◆ **DATASET RECORDS**:
"""

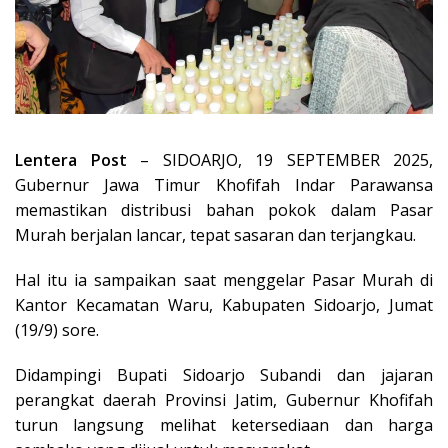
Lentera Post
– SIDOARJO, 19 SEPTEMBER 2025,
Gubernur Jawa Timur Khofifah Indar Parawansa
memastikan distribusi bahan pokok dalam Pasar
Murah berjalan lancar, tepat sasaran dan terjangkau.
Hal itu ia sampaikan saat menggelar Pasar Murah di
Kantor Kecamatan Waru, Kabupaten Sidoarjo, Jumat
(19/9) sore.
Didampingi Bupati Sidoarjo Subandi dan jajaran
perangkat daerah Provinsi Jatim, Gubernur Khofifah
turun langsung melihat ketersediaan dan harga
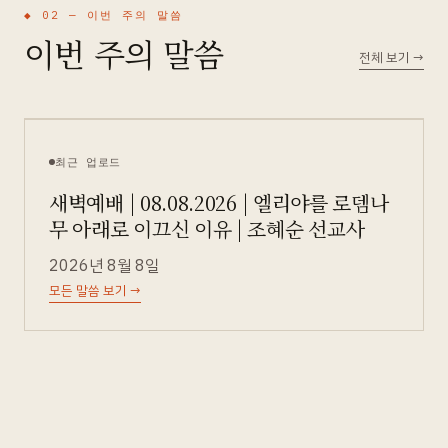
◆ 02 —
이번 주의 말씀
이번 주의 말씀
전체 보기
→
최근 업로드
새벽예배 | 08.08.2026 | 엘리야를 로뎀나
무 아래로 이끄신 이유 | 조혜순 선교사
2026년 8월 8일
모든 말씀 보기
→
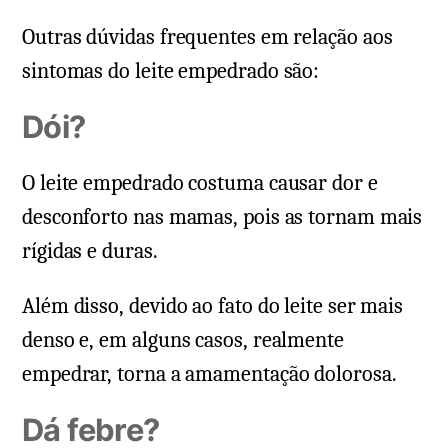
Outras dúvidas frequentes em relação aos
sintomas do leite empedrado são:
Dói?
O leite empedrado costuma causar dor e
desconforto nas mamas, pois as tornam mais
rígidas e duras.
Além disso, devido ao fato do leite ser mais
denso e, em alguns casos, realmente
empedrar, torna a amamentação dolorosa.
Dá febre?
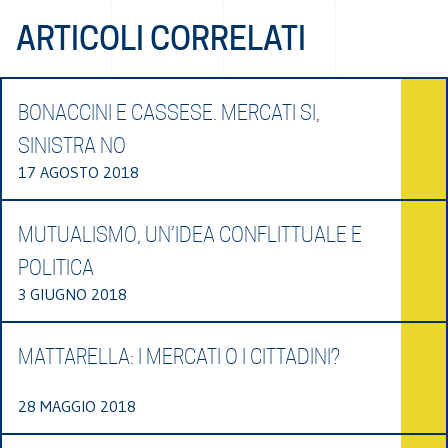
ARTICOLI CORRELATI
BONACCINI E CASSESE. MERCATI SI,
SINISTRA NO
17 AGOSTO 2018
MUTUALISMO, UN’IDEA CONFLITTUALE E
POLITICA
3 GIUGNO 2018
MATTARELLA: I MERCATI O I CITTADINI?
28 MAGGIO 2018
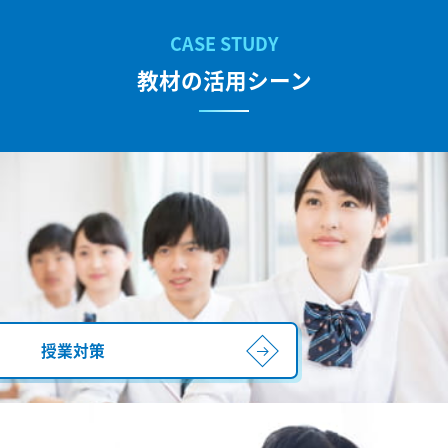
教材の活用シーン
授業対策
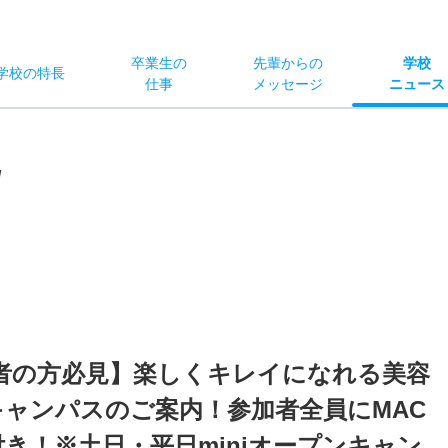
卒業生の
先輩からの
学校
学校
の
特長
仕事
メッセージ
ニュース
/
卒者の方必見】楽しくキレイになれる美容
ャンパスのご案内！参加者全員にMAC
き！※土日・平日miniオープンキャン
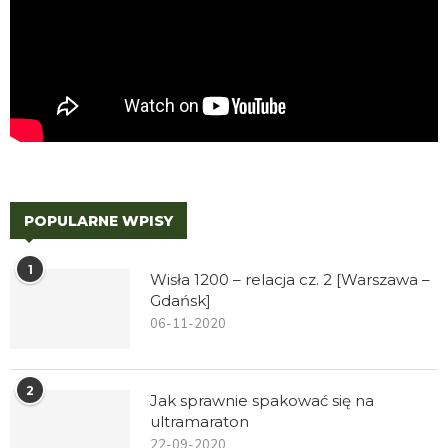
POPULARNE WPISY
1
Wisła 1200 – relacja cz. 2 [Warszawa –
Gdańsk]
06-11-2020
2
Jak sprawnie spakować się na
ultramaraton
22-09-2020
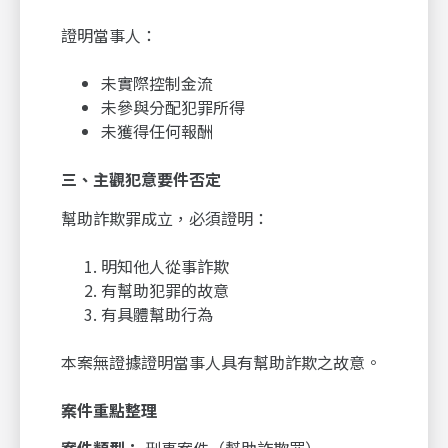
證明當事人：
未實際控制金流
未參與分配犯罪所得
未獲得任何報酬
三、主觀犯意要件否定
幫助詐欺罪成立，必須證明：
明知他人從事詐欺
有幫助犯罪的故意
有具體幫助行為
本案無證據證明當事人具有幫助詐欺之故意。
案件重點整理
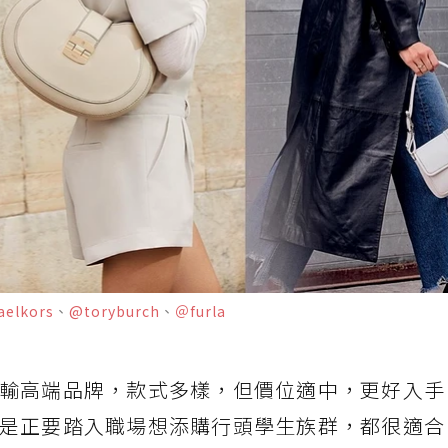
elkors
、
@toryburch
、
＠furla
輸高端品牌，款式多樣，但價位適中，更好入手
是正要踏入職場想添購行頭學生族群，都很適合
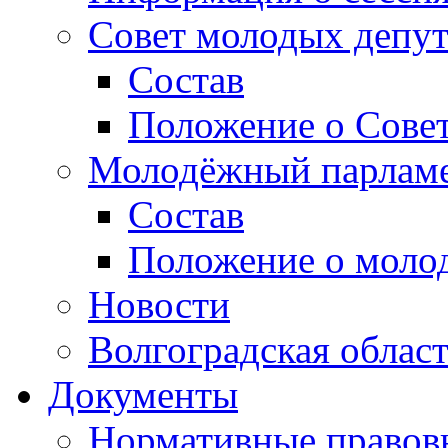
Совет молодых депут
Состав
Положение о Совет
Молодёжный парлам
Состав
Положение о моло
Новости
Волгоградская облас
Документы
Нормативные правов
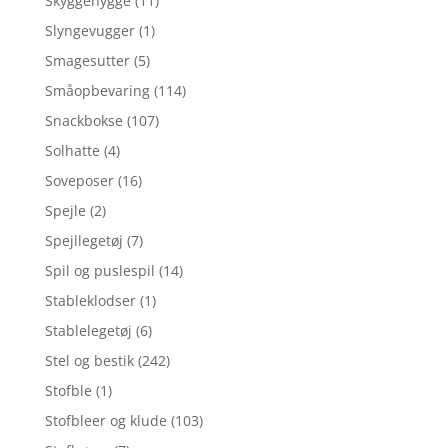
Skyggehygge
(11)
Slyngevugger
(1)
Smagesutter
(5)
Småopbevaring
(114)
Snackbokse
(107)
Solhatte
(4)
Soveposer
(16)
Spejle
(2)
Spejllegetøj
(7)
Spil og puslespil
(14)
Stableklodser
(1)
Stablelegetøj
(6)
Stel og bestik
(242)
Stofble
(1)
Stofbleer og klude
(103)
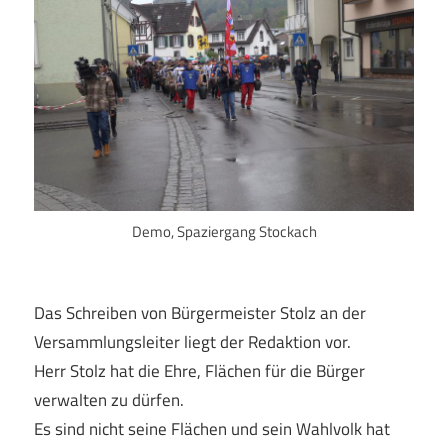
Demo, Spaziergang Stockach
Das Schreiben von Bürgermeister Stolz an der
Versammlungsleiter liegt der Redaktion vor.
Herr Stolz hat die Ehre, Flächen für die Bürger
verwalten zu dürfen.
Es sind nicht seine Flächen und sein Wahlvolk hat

"""

State how many lines of the listing include "Khofifah", and write nothing else.

2